*** DATA SECTION Section Begins ***

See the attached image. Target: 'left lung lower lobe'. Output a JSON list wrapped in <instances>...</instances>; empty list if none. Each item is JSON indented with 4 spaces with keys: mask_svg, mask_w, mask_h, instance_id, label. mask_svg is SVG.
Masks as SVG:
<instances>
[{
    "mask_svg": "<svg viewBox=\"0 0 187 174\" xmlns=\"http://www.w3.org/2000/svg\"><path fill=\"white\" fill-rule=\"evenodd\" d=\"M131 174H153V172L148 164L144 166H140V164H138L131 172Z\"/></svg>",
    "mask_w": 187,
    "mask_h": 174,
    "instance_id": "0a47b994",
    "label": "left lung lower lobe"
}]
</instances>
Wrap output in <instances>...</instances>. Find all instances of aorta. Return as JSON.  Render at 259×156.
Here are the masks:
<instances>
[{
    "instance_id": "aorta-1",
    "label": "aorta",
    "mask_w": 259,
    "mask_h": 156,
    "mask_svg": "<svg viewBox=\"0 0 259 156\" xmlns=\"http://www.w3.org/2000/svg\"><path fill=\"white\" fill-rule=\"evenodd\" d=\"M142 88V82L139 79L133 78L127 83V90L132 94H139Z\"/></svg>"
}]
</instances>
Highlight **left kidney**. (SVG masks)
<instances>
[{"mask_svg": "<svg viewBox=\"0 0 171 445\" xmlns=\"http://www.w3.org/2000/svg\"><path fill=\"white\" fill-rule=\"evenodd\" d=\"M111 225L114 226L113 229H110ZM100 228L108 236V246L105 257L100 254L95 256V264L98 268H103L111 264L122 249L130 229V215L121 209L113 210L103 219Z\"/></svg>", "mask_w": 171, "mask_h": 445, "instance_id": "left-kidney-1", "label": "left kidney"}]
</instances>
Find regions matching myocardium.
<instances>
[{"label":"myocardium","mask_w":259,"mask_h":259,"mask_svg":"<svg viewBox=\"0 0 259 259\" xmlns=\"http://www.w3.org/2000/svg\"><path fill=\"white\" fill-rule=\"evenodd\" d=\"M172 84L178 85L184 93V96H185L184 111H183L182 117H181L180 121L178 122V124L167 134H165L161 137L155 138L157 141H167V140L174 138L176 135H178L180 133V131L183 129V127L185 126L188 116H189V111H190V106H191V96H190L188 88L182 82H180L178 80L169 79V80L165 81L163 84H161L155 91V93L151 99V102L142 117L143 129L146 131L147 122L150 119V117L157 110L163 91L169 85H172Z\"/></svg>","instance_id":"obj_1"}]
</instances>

*** DATA SECTION Section Ends ***
*** DATA SECTION Section Begins ***

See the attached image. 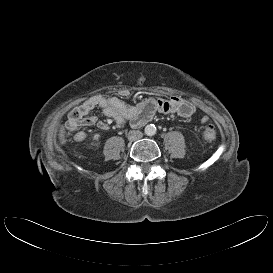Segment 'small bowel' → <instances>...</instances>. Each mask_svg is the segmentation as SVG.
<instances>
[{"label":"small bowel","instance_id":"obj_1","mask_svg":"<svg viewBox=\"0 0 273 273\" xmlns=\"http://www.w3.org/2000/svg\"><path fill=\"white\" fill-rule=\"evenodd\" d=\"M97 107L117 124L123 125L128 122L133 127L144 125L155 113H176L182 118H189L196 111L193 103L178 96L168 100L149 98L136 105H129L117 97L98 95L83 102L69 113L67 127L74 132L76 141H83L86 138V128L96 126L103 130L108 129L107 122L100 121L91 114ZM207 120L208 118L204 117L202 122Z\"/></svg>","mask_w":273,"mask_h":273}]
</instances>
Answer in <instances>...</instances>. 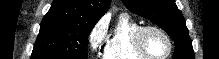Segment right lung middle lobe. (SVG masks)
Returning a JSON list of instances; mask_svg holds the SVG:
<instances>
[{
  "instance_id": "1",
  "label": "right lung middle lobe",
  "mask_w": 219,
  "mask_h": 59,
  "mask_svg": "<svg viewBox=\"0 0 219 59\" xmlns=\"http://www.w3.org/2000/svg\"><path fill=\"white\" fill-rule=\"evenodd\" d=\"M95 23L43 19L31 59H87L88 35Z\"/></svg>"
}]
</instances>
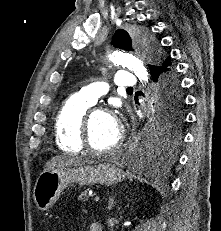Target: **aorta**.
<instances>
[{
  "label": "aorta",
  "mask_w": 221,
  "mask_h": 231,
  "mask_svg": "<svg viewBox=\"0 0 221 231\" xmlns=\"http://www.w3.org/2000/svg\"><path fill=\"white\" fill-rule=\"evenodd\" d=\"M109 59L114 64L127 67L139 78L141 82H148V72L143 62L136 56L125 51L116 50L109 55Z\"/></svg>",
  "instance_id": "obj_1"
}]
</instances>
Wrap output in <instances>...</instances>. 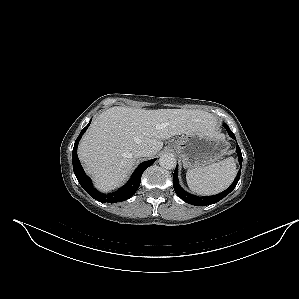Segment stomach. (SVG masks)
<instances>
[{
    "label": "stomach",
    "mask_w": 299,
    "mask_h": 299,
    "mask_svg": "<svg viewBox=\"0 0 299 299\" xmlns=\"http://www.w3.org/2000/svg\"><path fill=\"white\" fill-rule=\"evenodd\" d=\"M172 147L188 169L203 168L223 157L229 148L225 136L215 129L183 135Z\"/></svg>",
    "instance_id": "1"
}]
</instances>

*** DATA SECTION Section Ends ***
*** DATA SECTION Section Begins ***

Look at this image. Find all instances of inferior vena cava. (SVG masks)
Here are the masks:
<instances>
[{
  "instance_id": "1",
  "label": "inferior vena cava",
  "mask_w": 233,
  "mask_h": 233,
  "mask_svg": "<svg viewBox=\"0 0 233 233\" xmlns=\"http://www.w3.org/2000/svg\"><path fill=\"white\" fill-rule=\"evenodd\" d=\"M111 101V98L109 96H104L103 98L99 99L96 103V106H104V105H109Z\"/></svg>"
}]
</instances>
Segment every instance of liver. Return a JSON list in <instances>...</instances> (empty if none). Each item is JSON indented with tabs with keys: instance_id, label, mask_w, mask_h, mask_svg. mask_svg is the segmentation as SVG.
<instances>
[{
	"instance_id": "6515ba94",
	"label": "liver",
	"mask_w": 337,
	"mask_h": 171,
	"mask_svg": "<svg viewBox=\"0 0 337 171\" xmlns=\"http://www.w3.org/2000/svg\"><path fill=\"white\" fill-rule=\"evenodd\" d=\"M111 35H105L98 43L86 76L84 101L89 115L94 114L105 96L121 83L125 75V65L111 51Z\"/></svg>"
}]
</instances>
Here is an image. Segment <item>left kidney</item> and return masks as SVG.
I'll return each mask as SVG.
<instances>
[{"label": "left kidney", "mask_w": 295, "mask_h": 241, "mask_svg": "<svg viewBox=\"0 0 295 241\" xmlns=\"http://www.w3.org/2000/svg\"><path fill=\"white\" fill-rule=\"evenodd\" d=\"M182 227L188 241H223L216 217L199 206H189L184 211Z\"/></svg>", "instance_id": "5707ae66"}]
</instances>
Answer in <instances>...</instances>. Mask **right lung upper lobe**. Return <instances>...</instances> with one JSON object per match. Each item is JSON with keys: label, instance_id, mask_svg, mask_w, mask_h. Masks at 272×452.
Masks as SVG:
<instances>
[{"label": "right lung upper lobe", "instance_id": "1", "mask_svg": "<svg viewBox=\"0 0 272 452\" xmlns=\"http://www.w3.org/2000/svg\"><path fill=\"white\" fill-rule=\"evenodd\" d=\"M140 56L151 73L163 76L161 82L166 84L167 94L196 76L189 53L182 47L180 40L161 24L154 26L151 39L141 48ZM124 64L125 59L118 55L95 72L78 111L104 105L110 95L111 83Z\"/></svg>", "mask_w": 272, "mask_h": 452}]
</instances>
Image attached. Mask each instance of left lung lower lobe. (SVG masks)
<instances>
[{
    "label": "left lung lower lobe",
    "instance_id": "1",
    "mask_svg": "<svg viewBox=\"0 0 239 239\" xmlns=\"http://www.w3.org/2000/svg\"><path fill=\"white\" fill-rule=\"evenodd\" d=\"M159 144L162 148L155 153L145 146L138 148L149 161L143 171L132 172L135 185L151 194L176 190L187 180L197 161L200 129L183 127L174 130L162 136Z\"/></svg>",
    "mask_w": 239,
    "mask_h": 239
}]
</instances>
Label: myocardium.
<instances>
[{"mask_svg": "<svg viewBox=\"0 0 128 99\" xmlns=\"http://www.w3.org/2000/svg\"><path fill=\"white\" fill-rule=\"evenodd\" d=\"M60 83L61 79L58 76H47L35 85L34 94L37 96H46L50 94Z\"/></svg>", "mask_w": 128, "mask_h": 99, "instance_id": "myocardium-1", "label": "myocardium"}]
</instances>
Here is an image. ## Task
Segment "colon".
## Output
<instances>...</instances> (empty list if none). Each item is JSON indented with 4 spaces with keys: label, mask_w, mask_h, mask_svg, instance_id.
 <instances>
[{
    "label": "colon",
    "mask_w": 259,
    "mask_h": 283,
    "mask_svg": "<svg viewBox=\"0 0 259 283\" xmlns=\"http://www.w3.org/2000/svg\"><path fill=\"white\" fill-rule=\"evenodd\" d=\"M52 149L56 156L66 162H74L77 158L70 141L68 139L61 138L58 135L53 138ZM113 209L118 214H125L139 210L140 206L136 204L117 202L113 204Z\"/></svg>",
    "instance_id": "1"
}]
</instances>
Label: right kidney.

*** DATA SECTION Section Ends ***

> _WHAT IS NEEDED_
All lines above from the one with "Here is an image. ## Task" to the one with "Label: right kidney.", inclusive, should be copied exactly, and no other lines.

> _TASK RESULT_
Here is an image. ## Task
Segment "colon".
## Output
<instances>...</instances> (empty list if none). Each item is JSON indented with 4 spaces with keys: label, mask_w, mask_h, mask_svg, instance_id.
 <instances>
[{
    "label": "colon",
    "mask_w": 259,
    "mask_h": 283,
    "mask_svg": "<svg viewBox=\"0 0 259 283\" xmlns=\"http://www.w3.org/2000/svg\"><path fill=\"white\" fill-rule=\"evenodd\" d=\"M52 149L56 156L66 162H74L77 158L70 141L68 139L61 138L58 135L53 138ZM113 209L118 214H125L139 210L140 206L136 204L117 202L113 204Z\"/></svg>",
    "instance_id": "1"
}]
</instances>
Label: right kidney.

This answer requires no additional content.